Arch Dis Child. 1996 Apr;74(4):304-8. doi: 10.1136/adc.74.4.304.
In an attempt to identify those infants with resolving chronic lung disease of prematurity (CLD) at greatest risk of sudden infant death syndrome or acute life threatening event (SIDS/ALTE), or readmission to hospital following discharge, recordings of arterial oxygen saturation were made on 35 infants. Recordings were collected while the infants were breathing room air. Movement artefact was excluded and the data analysed to provide the mean individual arterial oxygen saturation (MSaO2), and the variability of the mean individual oxygen saturation (delta MSaO2). These data were related to clinical outcome recorded over the three months following investigation. A MSaO2 less than 90% on discharge predicted hospital admission within three months with a sensitivity of 1 and a specificity of 0.76, and SIDS/ALTE with a sensitivity of 1 and a specificity of 0.75. A delta MSaO2 greater than 6% predicted SIDS/ALTE with a sensitivity 0.88 and specificity of 1. Infants with resolving chronic lung disease of prematurity who are at risk of increased morbidity and mortality can be assessed by accurate measurement of mean arterial saturation.
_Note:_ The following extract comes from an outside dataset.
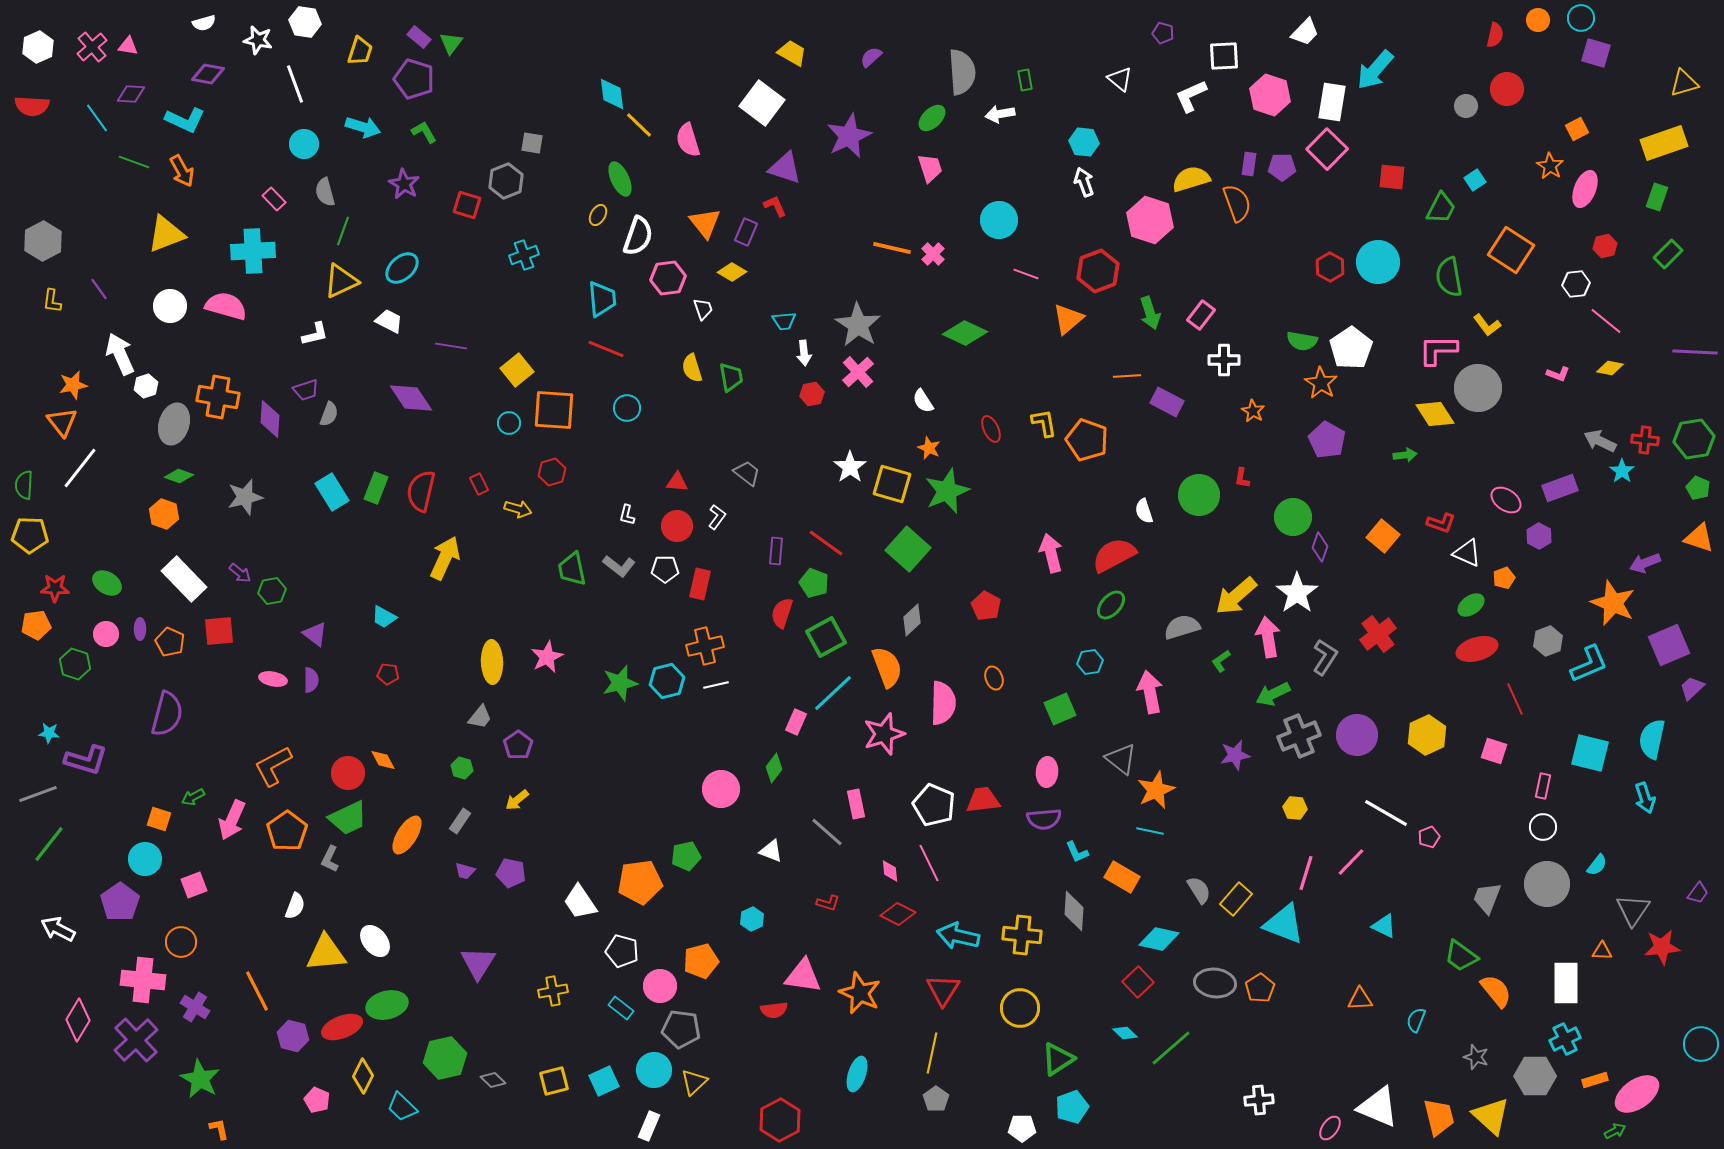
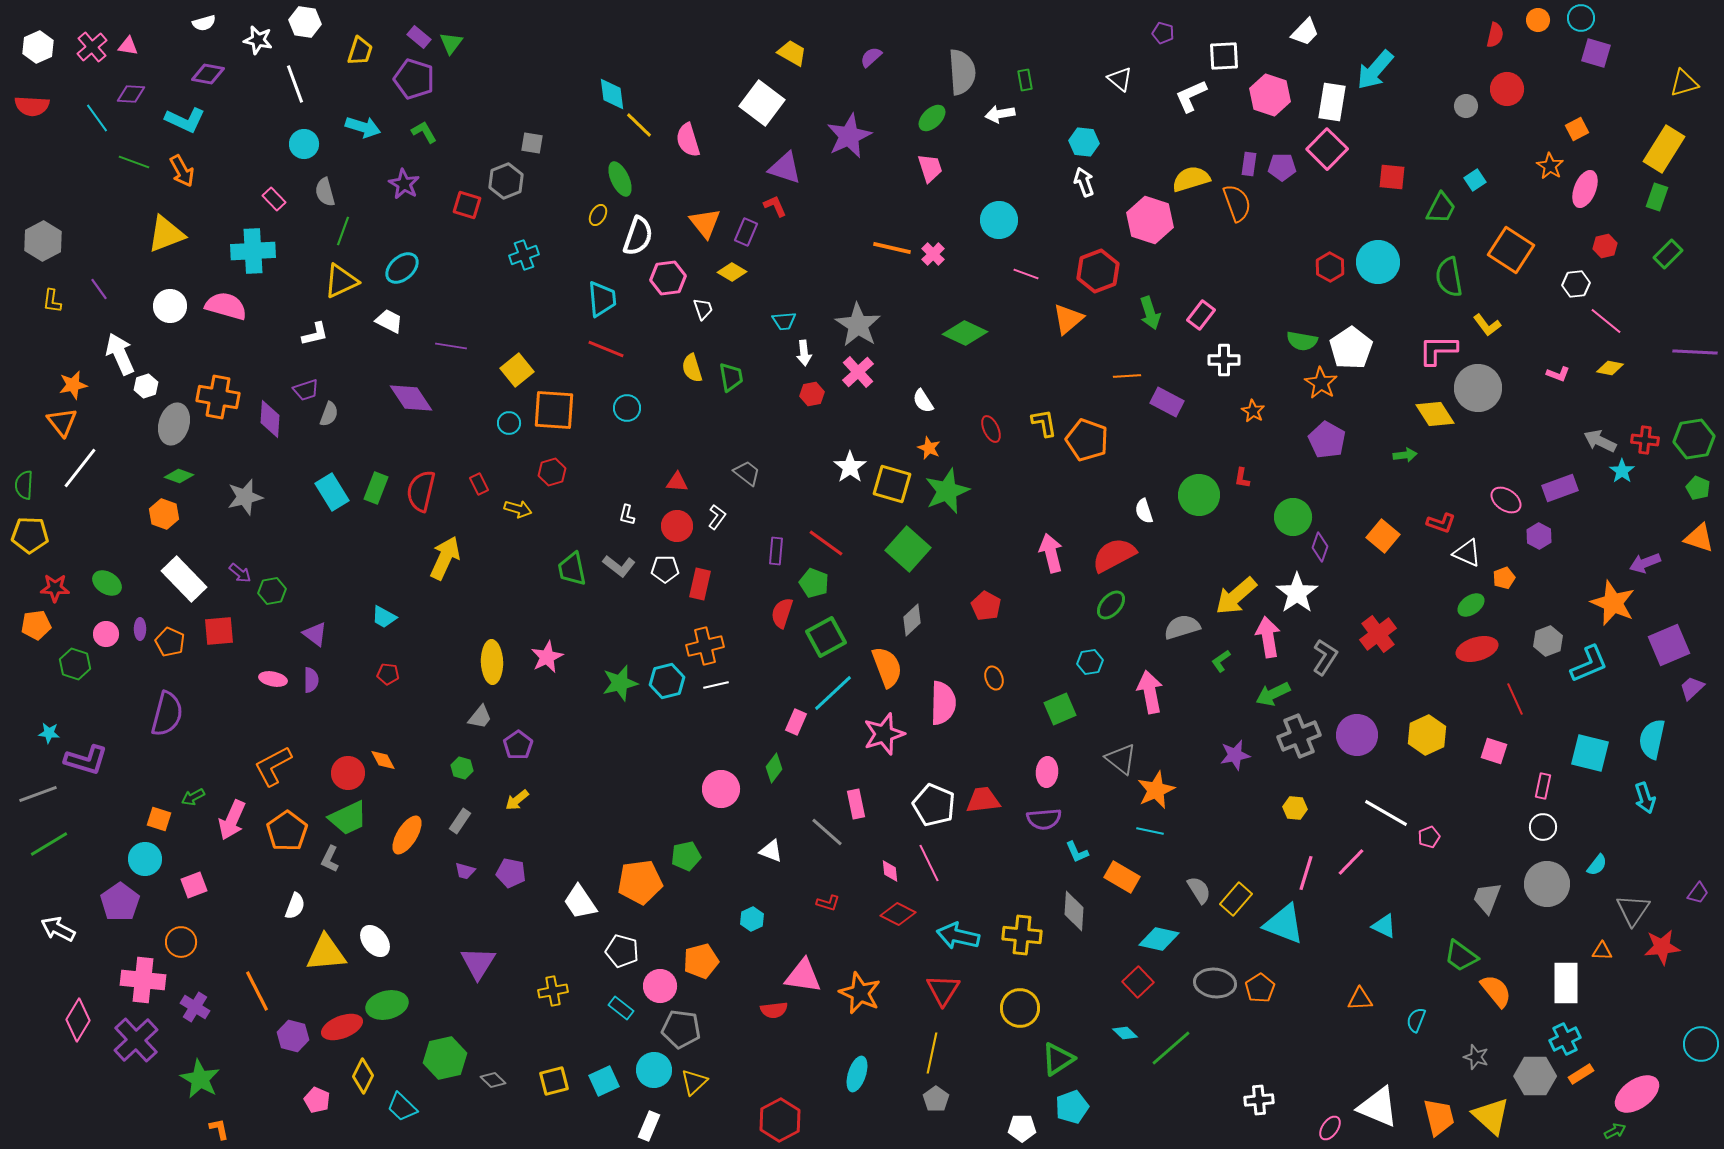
yellow rectangle at (1664, 143): moved 6 px down; rotated 39 degrees counterclockwise
green line at (49, 844): rotated 21 degrees clockwise
orange rectangle at (1595, 1080): moved 14 px left, 6 px up; rotated 15 degrees counterclockwise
为了确定那些患有正在好转的早产儿慢性肺病(CLD)且猝死综合征或急性危及生命事件(SIDS/ALTE)风险最高,或出院后再次入院风险最高的婴儿,对35名婴儿进行了动脉血氧饱和度记录。记录是在婴儿呼吸室内空气时收集的。排除了运动伪影,并对数据进行分析以提供个体平均动脉血氧饱和度(MSaO2)以及个体平均血氧饱和度的变异性(δMSaO2)。这些数据与调查后三个月内记录的临床结果相关。出院时MSaO2低于90%预测三个月内再次入院的敏感性为1,特异性为0.76,预测SIDS/ALTE的敏感性为1,特异性为0.75。δMSaO2大于6%预测SIDS/ALTE的敏感性为0.88,特异性为1。对于有发病率和死亡率增加风险的正在好转的早产儿慢性肺病婴儿,可以通过准确测量平均动脉饱和度来进行评估。